A somewhat similar catalogue to that found in the foregoing forms the basis of ‘Ye watchers and ye holy ones’ [618]. The first stanza consists essentially of a traditional list of the nine orders of angels: seraphim, cherubim, seraphim, thrones, dominions, princedoms, powers, virtues, archangels. The second treats the Blessed Virgin herself, who is ‘more honorable than the Cherubim, and beyond compare more glorious than the Seraphim’, as a Hymn to the Theotokos (‘God-bearer’, a traditional title for St Mary) from the Liturgy of St John Chrysostom – which must have been Athelstan Riley’s source – puts it. The third stanza, in turn, addresses the patriarchs, prophets, apostles, martyrs, and finally ‘all saints triumphant’. Garlands of alleluias adorn this fine hymn, which is set to a majestic seventeenth-century German tune, ‘Lasst uns erfreuen’, whose many descending scale passages are reminiscent of cascades of bells.

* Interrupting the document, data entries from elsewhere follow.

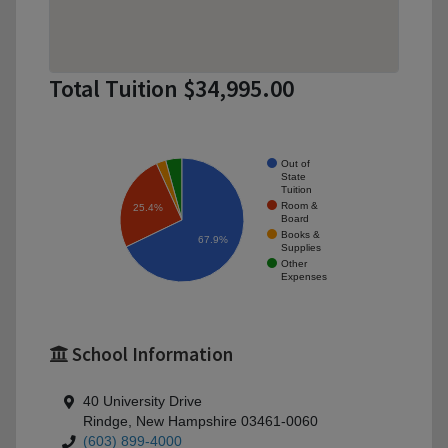
Total Tuition $34,995.00
Out of
State
Tuition
Room &
25.4%
Board
Books &
67.9%
Supplies
Other
Expenses
School Information
40 University Drive
Rindge, New Hampshire 03461-0060
(603) 899-4000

Finally, ‘Jerusalem, my happy home’ paints a slightly more homely picture of heaven. The original text is a song of 27 stanzas ‘mad by F:B:P: to the tune of Diana’, as it is headed in its earliest known source, an English manuscript from around 1600; it has appeared in many different forms ever since then. The original begins with the present first stanza, then more or less alternates descriptions of the woes of earthly life and the glories of heaven – in the midst of which is found our second stanza – before arriving at our third and fourth stanzas depicting King David as choirmaster and Our Lady singing the Magnificat, her canticle of praise. (This part of the hymn goes on to include the traditional authors or singers of the other great canticles Te Deum, Nunc dimittis, and Benedictus Dominus Deus: Sts Ambrose and Augustine, St Simeon, and Zechariah, respectively.) Our last stanza is a revision of the original final stanza, omitting the note of woe which features so prominently throughout the original and which we may yet rediscover a place for. The inspired pairing with ‘Land of Rest’, another American folk tune with a placid, even pastoral, atmosphere, heightens the portrayal of eternal bliss for which we long.

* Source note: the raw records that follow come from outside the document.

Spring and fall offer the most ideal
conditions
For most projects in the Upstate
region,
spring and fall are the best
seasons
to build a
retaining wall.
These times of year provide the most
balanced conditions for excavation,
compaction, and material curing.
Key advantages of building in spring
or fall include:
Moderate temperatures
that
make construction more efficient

We often think of the saints as those who have lived particularly heroic lives of faith (often resulting in particularly heroic deaths as well), and who thereby set an example of boundless compassion or ascetical discipline or outspokenness in the face of evil or some other thing very much worthy of emulation.

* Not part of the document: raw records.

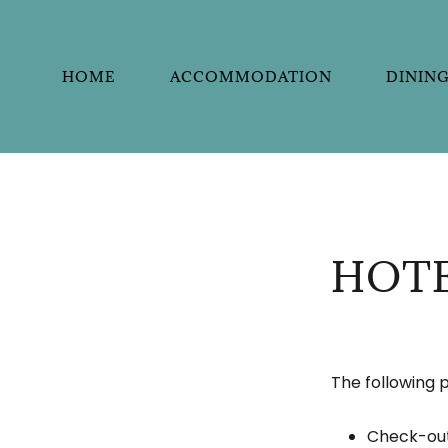
HOME
ACCOMMODATION
DININ
HOTE
The following p
Check-out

But ultimately the category of sainthood is one of being rather than one of doing: the saints are those fully united to Christ and filled with the Spirit, who already in this life are able – by practice, by circumstance, ultimately by grace – to discern the image of God in themselves and others, the ‘eyes of whose hearts are enlightened’ to see things in their ‘fulness’, as the Epistle to the Ephesians puts it – and who are thus prepared to behold the glory of God unveiled. As a result, their lives witness to God’s glory, power, and love (often, indeed, in extraordinary acts of mercy or bravery or harmony with creation), and it is ultimately this that is celebrated on saints’ feast days, including this one.